A quel punto, Meloni ha commesso un secondo, grave, errore, bocciando la ratifica del Mes: in questo modo ha ulteriormente isolato l’Italia, separandola per la prima volta, formalmente, dal gruppo dei paesi più integrati.

Scelta suicida

Meloni ha adottato una strada incoerente e suicida, a un tempo, improvvisata, che pone ora l’Italia nella seguente situazione: il governo nazionale è limitato nella capacità di spesa e anche di investimento; contemporaneamente, proprio noi abbiamo inferto un grave colpo all’unica altra possibilità che abbiamo per potere investire, cioè l’integrazione europea.

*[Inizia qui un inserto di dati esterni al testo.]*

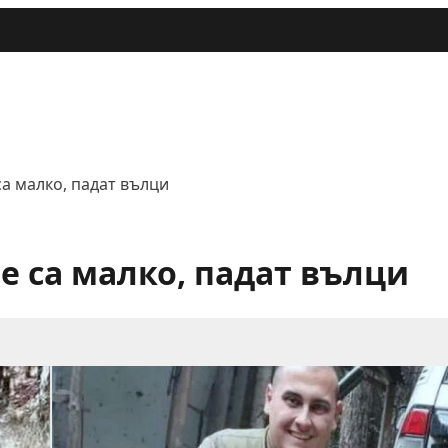
са малко, падат вълци
е са малко, падат вълци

In che modo ora l’Italia, dopo avere azzoppato il Mes (con argomentazioni del tipo «non mettiamo soldi per salvare le banche tedesche»), potrà domandare nuove risorse europee, o chiedere di rendere strutturali gli eurobond o grandi piani come il Next Generation EU? Eppure è proprio di questo che c’è bisogno, nei prossimi anni, per affrontare le sfide che abbiamo di fronte, da quella ambientale alla lotta contro le disuguaglianze, alla competizione geopolitica e industriale con gli Stati Uniti, la Cina, la Russia. C’è bisogno cioè di più integrazione e di investimenti europei; tanto più se i singoli stati membri, tutti, saranno di nuovo vincolati.

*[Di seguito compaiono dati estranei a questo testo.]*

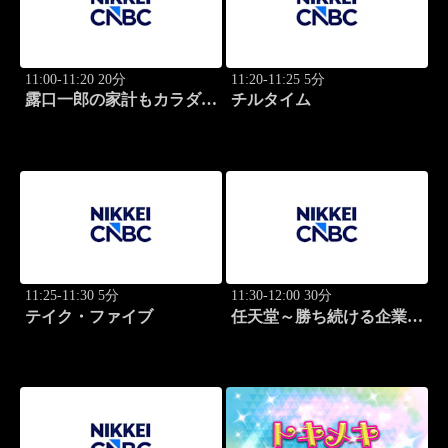
11:00-11:20 20分
11:20-11:25 5分
露口一郎の家計もカラダも
チルタイム
筋肉質に！
11:25-11:30 5分
11:30-12:00 30分
テイク・ファイブ
任天堂～勝ち続ける企業の
設計図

Questo è forse il tema più importante per il futuro del nostro paese (e del nostro intero continente). Ed è qui soprattutto che il governo delle destre si è mostrato inadeguato, umorale, contraddittorio. Nuocendo quindi gravemente all’interesse nazionale. Ancor più, c’è da temere, lo farà in futuro. Perché è evidente a questo punto che l’interesse nazionale risiede nella costruzione di un’Europa federale, capace di mettere in campo quelle politiche sociali, ambientali, industriali che i singoli stati – e specialmente l’Italia dato il livello del suo debito – non possono più fare.

L’unica strada

L’Italia avrà un avvenire, come paese prospero, libero e avanzato, se riuscirà a contribuire in modo attivo alla costruzione dell’Europa sociale e ambientale. Certo, è difficile, ma è l’unica strada. Ed è esattamente l’opposto della retorica e dei propositi di queste destre al governo.

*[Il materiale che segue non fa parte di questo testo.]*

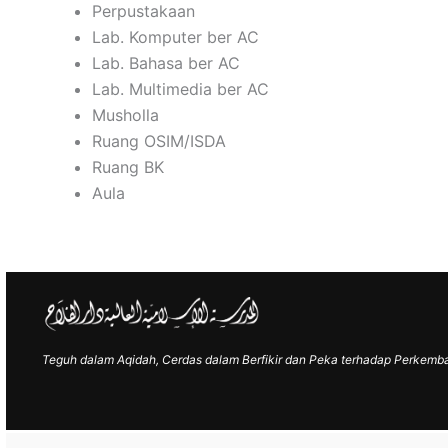
Perpustakaan
Lab. Komputer ber AC
Lab. Bahasa ber AC
Lab. Multimedia ber AC
Musholla
Ruang OSIM/ISDA
Ruang BK
Aula
Teguh dalam Aqidah, Cerdas dalam Berfikir dan Peka terhadap Perkem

È una prospettiva però pienamente coerente con la storia e gli ideali di alcune forze di opposizione: soprattutto del Partito Democratico (che su questo si differenzia positivamente anche dal Movimento Cinque stelle), come pure in misura diversa di altre formazioni più piccole, dai Verdi a +Europa. In vista delle elezioni europee, queste forze devono presentarsi con un’idea forte, radicalmente alternativa al discorso delle destre: costruire l’Europa sociale e ambientale, un’Europa federale, sovrana e democratica, attraverso un processo di progressiva integrazione (ad esempio con il meccanismo a due velocità delle cooperazioni rafforzate) che veda l’Italia partecipare di nuovo nel gruppo di testa.

Questa è la vera priorità per il nostro Paese, nel tempo che stiamo vivendo, ed è qui che le destre vanno sfidate e sconfitte, perché le loro idee conducono invece sulla strada della povertà e del declino.